Este cérbero teológico, nos mostra Borges, tem a imaginação
de uma trindade que nos entrega a concepção de um pai e de um filho e de um
espectro como a articulação de um único Deus ou entidade divina que é tomado,
segundo uma exegese liberal, como uma teratologia intelectual, e Borges ignora
qual seria tal desiderato monstruoso de uma divindade de três hipóstases, só
aceitas por ato de fé, pois no intelecto se trata de uma aberração lógica e ontológica.
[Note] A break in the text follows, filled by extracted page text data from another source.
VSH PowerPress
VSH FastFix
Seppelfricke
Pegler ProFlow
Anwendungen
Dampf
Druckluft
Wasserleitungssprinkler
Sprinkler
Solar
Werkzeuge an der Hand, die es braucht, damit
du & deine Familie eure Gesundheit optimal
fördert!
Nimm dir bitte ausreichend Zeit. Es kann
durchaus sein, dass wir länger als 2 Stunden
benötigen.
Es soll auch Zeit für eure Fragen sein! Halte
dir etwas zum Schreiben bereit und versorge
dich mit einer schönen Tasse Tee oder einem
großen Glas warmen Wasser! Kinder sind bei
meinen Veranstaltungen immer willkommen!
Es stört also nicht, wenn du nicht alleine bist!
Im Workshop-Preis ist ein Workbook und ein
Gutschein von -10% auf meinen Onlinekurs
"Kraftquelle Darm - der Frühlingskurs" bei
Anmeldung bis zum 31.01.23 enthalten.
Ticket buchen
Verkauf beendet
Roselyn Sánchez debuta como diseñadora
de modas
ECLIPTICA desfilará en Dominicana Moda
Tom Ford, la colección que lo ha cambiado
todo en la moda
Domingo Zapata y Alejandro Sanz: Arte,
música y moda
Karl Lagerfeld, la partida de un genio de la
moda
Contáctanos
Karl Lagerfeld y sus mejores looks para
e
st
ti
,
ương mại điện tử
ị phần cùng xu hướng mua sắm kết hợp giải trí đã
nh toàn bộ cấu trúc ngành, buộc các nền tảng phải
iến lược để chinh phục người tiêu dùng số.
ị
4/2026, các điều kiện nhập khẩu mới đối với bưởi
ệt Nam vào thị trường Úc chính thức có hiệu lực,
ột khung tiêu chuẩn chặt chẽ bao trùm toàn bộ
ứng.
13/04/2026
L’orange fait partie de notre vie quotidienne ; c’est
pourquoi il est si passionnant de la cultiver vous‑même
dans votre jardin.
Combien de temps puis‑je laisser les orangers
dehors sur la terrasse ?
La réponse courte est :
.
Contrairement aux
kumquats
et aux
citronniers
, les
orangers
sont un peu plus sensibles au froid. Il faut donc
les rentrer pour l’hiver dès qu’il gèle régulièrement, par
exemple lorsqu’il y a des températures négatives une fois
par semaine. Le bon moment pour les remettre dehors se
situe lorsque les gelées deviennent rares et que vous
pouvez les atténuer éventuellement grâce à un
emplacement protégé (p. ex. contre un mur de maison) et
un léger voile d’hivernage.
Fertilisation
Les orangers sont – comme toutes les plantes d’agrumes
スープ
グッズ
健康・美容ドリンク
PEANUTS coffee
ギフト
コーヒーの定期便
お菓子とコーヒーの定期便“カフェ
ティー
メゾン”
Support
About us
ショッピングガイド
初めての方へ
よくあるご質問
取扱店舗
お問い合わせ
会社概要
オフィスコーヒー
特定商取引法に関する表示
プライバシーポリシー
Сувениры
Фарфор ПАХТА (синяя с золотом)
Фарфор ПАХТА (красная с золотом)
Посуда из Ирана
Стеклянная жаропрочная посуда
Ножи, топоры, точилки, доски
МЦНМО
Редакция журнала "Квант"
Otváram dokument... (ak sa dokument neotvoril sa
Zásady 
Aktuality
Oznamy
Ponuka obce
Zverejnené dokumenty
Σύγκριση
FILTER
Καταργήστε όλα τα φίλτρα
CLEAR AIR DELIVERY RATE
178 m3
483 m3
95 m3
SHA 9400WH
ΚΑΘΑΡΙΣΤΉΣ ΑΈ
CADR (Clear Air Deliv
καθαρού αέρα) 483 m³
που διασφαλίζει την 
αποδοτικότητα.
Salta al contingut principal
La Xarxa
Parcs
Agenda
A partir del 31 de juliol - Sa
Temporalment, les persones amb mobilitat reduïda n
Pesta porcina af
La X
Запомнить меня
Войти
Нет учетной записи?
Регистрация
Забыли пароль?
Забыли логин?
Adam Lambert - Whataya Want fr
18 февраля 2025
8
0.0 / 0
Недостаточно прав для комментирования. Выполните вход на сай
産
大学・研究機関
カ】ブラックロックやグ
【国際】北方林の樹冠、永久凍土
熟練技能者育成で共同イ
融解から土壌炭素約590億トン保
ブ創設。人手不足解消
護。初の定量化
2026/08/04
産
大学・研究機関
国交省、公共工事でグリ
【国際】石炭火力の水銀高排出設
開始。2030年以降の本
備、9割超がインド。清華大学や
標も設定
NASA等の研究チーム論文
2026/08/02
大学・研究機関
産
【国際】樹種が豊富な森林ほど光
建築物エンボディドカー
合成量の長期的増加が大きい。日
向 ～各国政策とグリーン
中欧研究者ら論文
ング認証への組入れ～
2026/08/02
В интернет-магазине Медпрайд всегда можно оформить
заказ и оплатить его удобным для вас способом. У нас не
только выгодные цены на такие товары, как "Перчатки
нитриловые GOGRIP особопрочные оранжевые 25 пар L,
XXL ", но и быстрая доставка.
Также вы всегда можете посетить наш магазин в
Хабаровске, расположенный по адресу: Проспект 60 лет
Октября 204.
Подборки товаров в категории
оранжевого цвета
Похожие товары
Temos então como lembrete que o tema cabalístico parte da
Gênese (que é a substância da Cabala) e não de outros temas bíblicos, o que nos
dá uma visão na qual a natureza da extensão e da acústica dos parágrafos, uma
vez que a Cabala se propõe uma operação linguística que culmina num misticismo
da linguagem, tem implicações casuais.
E Borges opõe tal linguagem ao que está presente na
versificação que, por sua vez, opera a linguagem como ente sonoro, numa
prosódia aventureira que estará presente, segundo Borges, em poetas como
Tennyson, Verlaine e no último Swinburne. Quando então Borges nos lembra que o
“casual nos versos não é o som, mas o que significam”, estando aqui no meio
deste caminho autores como Valéry e De Quincey, um tipo intelectual, mas que
ainda assim limita o casual na escrita.
Gustavo Bastos, filósofo e escritor.